The code was written before R 4.0 and the breaking change concerning characters no longer being read as factors when loading the data, so we need to change another couple of things to get the expected behavior as well. Let’s get the predictions ready.
#Get the realisations of the betas
Beta.mcmc <- out$sims.list$beta
# Create a grid of covariate values
time_range <- range(Monkeys_sub$Time.std)
relate_range <- range(Monkeys_sub$Relatedness.std)
MyData <-
expand.grid(Time.std = seq(time_range[1], time_range[2], length = 15),
Relatedness.std = seq(relate_range[1], relate_range[2], length = 15),
GroupSize = levels(as.factor(Monkeys_sub$GroupSize)))
# Convert the grid into a X matrix, and calculate the fitted
# values for each (!) MCMC iteration
X <- model.matrix(~Time.std * Relatedness.std +
Relatedness.std * GroupSize,
data = MyData)
Betas <- Beta.mcmc
eta <- X %*% t(Betas)
mu <- exp(eta) / (1 + exp(eta))
L <- MyLinesStuff(mu)
str(L) #Posterior mean, se and 95% CI for each of these covariate values num [1:450, 1:4] 0.651 0.644 0.637 0.63 0.622 ...
- attr(*, "dimnames")=List of 2
..$ : NULL
..$ : chr [1:4] "mean" "se" "2.5%" "97.5%"#Glue the results in L to the MyData object
MyData <- cbind(MyData,L)
str(MyData)'data.frame': 450 obs. of 7 variables:
$ Time.std : num -2.25 -1.96 -1.66 -1.37 -1.07 ...
$ Relatedness.std: num -1.41 -1.41 -1.41 -1.41 -1.41 ...
$ GroupSize : Factor w/ 2 levels "large","small": 1 1 1 1 1 1 1 1 1 1 ...
$ mean : num 0.651 0.644 0.637 0.63 0.622 ...
$ se : num 0.0425 0.0417 0.041 0.0403 0.0397 ...
$ 2.5% : num 0.575 0.57 0.564 0.559 0.552 ...
$ 97.5% : num 0.73 0.72 0.711 0.702 0.693 ...The code to make figure 8 is not like in the paper.
# In the paper we use a slighly different angle. Change
# the i value, or put a loop around this code in which i
# runs form 1 to 1000.
i <- 70
p_3D <- wireframe(mean ~ Time.std + Relatedness.std,
data = MyData,
group = GroupSize,
#zlim = c(0,1),
shade = TRUE,
scales = list(arrows = FALSE),
drape = TRUE,
colorkey = FALSE,
screen = list(z = i, x = -60 - i /5))
print(p_3D)
So let’s try and use a better solution. Both rgl and plotly are great for 3D plotting. Let’s give rgl a try.
plot3d(
y = MyData$Relatedness.std,
z = MyData$mean,
x = MyData$Time.std,
# col = data$color,
type = 's',
radius = .1,
ylab = "Relatedness std", zlab = "Mean", xlab = "Time.std"
)
# saveWidget(rglwidget(width = 520, height = 520),
# file = here("widgets", "rgl_plot.html"),
# libdir = "libs",
# selfcontained = FALSE
# )Step 10: Simulate from the model
In this section the authors simulate from the model and show that the model underestimates the amount of 0s.
N <- nrow(Owls)
gg <- simulate(M1, 10000)
zeros <- vector(length = 10000)
for (i in 1:10000) {
zeros[i] <- sum(gg[,i] == 0) / N
}
plot(table(zeros),
xlim = c(0, 160 / N),
axes = FALSE,
xlab = "Percentage of zeros",
ylab = "Frequency")
axis(2)
axis(1, at = c(0.05, .10, 0.15, 0.20, 0.25),
labels = c("5%", "10%", "15%", "20%", "25%"))

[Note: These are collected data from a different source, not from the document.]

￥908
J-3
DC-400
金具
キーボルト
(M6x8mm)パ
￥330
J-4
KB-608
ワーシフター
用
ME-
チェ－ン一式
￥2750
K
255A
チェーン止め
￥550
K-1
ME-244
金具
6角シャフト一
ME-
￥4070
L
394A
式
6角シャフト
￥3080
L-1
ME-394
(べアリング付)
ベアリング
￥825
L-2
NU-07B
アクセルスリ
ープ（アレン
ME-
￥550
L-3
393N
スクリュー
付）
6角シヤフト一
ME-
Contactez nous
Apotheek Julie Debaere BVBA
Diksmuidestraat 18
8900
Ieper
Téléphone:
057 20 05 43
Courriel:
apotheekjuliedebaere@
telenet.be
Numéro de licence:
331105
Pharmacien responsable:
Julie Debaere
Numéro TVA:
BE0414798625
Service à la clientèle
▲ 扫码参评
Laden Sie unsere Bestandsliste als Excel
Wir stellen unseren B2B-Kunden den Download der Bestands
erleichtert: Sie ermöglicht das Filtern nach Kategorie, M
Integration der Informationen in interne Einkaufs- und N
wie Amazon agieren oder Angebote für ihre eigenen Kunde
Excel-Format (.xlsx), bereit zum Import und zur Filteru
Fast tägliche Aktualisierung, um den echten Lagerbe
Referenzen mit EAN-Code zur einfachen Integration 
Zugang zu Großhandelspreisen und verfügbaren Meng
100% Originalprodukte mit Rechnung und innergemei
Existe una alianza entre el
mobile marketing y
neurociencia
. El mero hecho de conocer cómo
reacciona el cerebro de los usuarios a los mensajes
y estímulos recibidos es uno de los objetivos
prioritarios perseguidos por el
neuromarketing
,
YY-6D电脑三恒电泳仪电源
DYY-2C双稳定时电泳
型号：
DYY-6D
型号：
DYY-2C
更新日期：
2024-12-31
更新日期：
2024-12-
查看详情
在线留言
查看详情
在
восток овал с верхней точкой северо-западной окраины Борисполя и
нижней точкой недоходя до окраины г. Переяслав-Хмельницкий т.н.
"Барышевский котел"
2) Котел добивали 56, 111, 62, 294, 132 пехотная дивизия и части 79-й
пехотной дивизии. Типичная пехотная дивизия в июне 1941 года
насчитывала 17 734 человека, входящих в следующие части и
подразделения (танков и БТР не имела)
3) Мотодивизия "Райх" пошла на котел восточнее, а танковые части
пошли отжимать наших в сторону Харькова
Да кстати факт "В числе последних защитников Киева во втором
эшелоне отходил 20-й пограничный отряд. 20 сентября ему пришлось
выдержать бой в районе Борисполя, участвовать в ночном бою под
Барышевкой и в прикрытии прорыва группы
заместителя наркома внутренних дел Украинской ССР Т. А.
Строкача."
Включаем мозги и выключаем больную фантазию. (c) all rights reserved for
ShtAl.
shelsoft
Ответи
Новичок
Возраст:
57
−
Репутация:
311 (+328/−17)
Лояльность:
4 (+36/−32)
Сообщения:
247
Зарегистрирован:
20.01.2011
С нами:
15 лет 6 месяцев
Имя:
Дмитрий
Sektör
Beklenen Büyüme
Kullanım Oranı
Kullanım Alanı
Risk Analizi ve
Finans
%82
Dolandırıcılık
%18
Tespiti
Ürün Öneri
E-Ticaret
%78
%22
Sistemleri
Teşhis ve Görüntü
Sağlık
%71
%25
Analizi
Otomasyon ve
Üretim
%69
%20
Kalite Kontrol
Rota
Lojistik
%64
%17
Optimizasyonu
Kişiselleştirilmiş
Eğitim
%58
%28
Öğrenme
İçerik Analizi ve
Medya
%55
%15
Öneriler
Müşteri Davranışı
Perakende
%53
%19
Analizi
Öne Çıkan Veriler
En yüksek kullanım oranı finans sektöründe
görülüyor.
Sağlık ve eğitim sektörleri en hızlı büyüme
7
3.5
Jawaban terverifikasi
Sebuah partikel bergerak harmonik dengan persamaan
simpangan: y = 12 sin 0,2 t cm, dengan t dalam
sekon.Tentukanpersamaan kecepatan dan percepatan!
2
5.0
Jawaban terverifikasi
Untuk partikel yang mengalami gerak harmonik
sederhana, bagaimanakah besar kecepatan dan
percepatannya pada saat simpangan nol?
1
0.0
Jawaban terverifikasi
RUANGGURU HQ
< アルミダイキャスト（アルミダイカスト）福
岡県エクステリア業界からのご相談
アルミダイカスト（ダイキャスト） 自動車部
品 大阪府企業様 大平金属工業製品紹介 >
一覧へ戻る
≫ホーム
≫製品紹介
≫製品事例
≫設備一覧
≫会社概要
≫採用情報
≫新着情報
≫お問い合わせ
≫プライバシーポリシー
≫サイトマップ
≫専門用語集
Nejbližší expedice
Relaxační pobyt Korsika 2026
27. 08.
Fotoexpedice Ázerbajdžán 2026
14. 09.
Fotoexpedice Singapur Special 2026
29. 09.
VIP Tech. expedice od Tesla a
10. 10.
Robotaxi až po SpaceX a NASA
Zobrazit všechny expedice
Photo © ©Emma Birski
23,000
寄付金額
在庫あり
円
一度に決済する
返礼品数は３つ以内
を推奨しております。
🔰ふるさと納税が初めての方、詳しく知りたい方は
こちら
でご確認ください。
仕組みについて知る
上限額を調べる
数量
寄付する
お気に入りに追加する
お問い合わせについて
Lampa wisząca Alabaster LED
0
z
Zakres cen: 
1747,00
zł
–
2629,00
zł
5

points(x = sum(Owls$NCalls == 0) / N, y = 0, pch = 16, cex = 3, col = 2)
They also mention the use of cross-validation and counterfactuals (“what ifs”).
I found that simulation could have been introduced earlier: simulating specific pattern in the data to make sure our understanding of the model is accurate (a la statistical rethinking).